Loss on early extinguishment of debt: For the three and six months ended June 30, 2021, Loss on early extinguishment of debt was $2.8 million and $22.2 million, respectively. For the three and six months ended June 30, 2020, Loss on early extinguishment of debt was $0.4 million and $1.2 million, respectively. The increase in loss for the three months ended June 30, 2021 was mainly due to early prepayments on our five-year, senior-secured term loan facility (the "5-Year Term Loan"). The increase in loss for the six months ended June 30, 2021 was mainly due to the payoff of the Acquisition Term Loan in the first quarter of 2021.
Non-operating pension income: For the three and six months ended June 30, 2021, Non-operating pension income was $23.9 million and $47.8 million, respectively, compared to $17.6 million and $36.1 million for the three and six months ended June 30, 2020, respectively.
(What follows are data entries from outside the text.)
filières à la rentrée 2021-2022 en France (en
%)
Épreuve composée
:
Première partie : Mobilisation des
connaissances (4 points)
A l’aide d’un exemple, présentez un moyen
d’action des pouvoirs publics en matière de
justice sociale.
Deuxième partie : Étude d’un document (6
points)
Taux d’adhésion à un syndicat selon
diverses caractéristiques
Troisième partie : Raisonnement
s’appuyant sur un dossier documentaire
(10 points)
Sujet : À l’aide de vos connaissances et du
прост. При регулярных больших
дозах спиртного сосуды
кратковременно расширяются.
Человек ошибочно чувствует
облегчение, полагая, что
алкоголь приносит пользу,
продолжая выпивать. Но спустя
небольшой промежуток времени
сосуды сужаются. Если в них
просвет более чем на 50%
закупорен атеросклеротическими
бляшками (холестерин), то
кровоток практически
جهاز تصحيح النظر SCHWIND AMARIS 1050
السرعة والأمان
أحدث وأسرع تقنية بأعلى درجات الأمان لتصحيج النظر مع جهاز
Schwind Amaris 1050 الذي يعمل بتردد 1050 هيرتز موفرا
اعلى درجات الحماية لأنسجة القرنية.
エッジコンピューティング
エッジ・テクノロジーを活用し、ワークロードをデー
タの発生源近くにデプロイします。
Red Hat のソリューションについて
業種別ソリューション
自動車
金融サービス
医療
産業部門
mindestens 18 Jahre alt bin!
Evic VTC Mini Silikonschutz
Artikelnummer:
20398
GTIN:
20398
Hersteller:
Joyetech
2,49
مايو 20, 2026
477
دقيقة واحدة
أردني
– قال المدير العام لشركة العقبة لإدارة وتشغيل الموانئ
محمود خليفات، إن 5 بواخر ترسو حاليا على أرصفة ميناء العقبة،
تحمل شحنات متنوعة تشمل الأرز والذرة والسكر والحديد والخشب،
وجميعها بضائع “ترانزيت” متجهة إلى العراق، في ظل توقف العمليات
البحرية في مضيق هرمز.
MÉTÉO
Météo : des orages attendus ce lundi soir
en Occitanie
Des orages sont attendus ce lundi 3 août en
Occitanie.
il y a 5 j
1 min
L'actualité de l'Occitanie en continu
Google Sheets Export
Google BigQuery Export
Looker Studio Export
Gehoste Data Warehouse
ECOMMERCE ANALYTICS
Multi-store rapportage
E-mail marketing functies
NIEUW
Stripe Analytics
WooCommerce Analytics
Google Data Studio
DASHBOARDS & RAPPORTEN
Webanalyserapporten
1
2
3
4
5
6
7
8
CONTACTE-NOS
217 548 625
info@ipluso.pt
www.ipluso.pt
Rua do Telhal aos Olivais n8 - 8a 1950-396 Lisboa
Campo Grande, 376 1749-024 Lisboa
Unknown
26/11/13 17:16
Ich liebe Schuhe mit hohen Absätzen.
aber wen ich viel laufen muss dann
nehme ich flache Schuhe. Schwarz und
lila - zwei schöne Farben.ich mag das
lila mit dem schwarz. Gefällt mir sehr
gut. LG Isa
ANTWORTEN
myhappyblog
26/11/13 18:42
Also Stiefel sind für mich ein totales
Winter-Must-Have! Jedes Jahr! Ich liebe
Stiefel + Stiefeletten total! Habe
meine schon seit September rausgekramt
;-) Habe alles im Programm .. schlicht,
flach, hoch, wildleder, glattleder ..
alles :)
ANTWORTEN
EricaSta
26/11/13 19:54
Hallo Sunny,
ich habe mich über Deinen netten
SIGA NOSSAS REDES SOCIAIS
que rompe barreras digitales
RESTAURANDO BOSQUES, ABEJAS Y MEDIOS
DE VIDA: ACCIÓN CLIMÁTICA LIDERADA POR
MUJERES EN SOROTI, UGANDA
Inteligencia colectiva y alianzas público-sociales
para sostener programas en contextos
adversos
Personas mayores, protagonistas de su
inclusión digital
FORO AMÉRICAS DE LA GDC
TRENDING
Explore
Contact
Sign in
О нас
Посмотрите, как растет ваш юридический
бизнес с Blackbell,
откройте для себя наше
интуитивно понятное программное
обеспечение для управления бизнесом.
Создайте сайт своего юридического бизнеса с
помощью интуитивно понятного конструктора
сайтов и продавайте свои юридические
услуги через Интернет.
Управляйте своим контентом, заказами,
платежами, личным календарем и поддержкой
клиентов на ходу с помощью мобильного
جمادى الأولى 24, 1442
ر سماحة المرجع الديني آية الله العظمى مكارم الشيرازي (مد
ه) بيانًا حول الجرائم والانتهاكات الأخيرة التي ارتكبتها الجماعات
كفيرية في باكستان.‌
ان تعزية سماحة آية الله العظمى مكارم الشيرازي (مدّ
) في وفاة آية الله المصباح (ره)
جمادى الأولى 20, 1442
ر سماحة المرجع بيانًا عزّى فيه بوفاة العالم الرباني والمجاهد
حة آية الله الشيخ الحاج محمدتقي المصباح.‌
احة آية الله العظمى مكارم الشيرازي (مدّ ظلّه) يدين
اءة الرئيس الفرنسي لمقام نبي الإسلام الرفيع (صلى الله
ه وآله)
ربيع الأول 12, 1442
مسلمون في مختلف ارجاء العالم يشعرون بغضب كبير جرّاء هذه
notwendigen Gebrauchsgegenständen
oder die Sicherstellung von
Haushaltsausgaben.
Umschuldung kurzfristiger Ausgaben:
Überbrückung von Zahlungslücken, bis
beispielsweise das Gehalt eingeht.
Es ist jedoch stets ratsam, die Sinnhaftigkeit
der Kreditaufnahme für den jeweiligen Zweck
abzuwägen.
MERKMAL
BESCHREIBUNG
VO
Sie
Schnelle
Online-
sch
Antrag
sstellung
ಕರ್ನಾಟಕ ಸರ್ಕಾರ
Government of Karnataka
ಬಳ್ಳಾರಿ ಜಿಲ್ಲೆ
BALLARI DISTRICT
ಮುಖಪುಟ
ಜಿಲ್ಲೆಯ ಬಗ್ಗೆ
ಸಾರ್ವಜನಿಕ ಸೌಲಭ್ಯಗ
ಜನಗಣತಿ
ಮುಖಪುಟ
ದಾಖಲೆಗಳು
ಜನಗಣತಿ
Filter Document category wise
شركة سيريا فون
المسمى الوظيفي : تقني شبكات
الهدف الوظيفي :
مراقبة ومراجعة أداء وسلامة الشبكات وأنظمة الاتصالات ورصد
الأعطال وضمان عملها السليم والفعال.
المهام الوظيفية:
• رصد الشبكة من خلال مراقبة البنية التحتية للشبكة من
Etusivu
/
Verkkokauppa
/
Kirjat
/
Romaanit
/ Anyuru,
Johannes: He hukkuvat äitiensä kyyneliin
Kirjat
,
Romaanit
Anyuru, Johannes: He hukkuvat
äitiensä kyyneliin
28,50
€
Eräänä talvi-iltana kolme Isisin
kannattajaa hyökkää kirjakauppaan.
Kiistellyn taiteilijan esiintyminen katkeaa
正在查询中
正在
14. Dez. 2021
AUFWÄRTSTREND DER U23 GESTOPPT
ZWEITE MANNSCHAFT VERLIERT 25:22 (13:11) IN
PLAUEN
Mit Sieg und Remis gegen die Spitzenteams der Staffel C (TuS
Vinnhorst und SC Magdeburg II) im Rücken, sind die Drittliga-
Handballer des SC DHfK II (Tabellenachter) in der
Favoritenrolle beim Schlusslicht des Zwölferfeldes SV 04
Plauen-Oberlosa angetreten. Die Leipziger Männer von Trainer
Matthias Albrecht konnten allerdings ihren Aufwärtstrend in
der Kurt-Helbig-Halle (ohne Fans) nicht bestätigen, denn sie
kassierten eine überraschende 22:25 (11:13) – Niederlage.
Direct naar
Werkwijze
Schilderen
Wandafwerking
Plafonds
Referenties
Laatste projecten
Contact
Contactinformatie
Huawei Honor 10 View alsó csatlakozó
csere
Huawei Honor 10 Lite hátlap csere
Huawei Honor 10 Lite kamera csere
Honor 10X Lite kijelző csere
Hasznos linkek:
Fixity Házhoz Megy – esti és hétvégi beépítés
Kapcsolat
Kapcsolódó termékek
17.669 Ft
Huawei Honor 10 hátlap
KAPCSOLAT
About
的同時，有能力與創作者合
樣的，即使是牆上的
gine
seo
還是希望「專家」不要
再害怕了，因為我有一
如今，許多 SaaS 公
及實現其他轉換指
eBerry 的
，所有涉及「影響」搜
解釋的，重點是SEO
The increase in non-operating pension income for the three and six months ended June 30, 2021 was primarily due to an increase in the expected return on plan assets held by the Gannett Retirement Plan and lower interest costs on benefit obligations.
Loss on Convertible notes derivative: For the six months ended June 30, 2021, Loss on Convertible notes derivative was $126.6 million, due to the increase in the fair value of the derivative liability as a result of the increase in the Company's stock price.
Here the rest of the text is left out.